Several Theories of Aging have been advanced in an attempt to shed some light on this elusive process we call aging. These Include:
• The DNA / Genetic Theory
Our DNA is a genetic blueprint inherited from our parents. We are therefore born with a unique genetic code which determines the tendency for certain factors affect the rate at which we age. Thus, DNA damage can be thought of as a cumulative phenomenon based on our lifestyle, diet, exposure to certain toxins, pollutants, UV radiation and/or other environmental influences. In addition, as we age, the mechanisms responsible for the repair of genetic damage become less effective. This genetic damage can result in the production of abnormal proteins and sugar-protein complexes (referred to as Advanced Glycation End-Products or AGEs) which can lead to defective functioning of the proteins with a loss of elasticity and stiffening of the cell walls and organs, all common features of aging.
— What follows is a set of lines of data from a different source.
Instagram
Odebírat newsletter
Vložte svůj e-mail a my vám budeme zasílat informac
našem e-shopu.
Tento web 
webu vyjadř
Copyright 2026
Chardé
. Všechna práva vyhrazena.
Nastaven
• The Neuroendocrine Theory
This theory suggests that the aging process is programmed by the brain, via the Hypothalamic-Pituitary System, which regulates the release of key hormones which influence cell metabolism, protein synthesis, immune function and the neuronal and biochemical functioning of all the cells in the body. As we age, the hypothalamus loses it's precise regulatory ability and the secretion of many of these hormones gradulally decreases and becomes less effective, leading to hormone imbalance and eventual aging.
• The Free Radical Theory
The production of energy by every cell in the body (via a process called Cellular Respiration), is required for the sustenance of life. Environmental Toxins, Air Pollution and Ultraviolet Radiation, as well as diet, tobacco and alcohol, all result in the production of highly reactive cellular by-products called Free Radicals. These free radicals attack the structures of the cell, resulting in the accumulation of toxic metabolites interfering with cell membrane function and DNA / RNA Protein Synthesis, thus decreasing cell energy production and potentially accelerating the aging process.
• The Immune Theory
As we age, there is a gradual decrease in the functioning of our immune system. The thymus gland (which is partially responsible for the production of cells that protect us from the development of infections, cancer and immune disorders) decreases in function by 80-90% by the time we reach middle age. As we age, our immune system is less able to produce sufficient numbers of antibodies and adequate natural immune defense cells (macrophages and NK cells) as well as an increased tendency to produce antibodies driected against one's own cells - a condition referred to as an Auto-Immune Disorder. As a result, the functional capacity of our immune system declines making us more susceptible to the ravages of the aging process.
• The Telomerase Theory
The cells in our body will normally divide approximately 50 times before they simply stop dividing and eventually die. Based on this theory, there is a gradual deterioration of our body over time secondary to a decrease in the number and functioning of our cells. A possible explanation for this pre-programmed cell death is due to a cap - a Telomere - on the end of each of the 23 pairs of chromosomes that make up the human genome. Chromosomes are the thread-like structiures of DNA found in the nucleus of all cells, carying genetic information in the form of genes. Telomeres can be compared to the plastic cap on the end of a shoelace. Each time the cell divides, the cap (Telomere) shortens. After a specific number of cell divisions, the telomere is whittled away and the end of the chormosome becomes frayed (just like a shoelace) and stops dividing, leading to cellular dysfunction and cell death (Apoptosis). Over time, this cumulative cell death (senescence) contributes to the aging process. In 1989, an enzyme was discovered which could prevent the shortening of the Telomere. This enzyme was called Telomerase. Telomerase acts to repair the damage to telomeres and helps to maintain the telomere's length and stability prolonging the ability of the cell to continue dividing. Telomerase could hold the key to unlocking the mystery of aging by its ability to prolong cell division and slow down or even reverse the aging process.